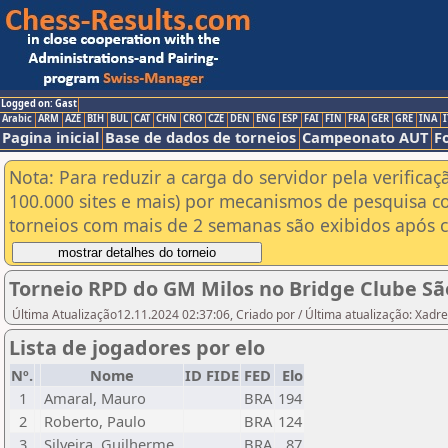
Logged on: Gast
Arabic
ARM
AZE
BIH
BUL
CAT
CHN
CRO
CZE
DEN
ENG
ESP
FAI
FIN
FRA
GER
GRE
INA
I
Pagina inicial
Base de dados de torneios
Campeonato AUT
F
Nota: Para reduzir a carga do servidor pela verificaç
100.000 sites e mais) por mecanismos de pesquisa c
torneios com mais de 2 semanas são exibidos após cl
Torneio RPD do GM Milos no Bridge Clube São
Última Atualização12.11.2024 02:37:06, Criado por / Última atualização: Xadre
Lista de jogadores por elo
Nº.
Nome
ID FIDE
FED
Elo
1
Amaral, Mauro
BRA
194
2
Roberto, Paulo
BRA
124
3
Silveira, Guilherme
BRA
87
----
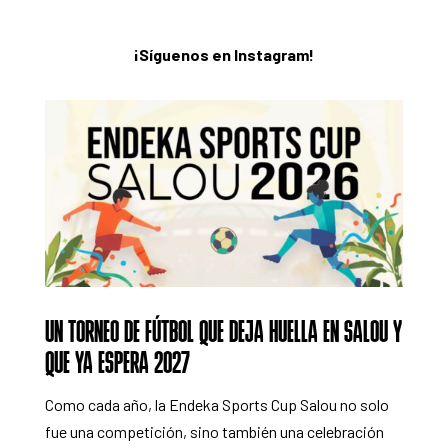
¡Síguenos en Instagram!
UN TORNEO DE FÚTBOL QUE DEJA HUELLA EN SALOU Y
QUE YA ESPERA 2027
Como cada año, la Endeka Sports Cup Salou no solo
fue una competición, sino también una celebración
----
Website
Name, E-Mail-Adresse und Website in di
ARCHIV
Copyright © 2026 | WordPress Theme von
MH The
----
--- Instructions for the task ---
Check each line above for the word "Website" and copy every line that has it.

--- Result of the task ---
Website
Name, E-Mail-Adresse und Website in di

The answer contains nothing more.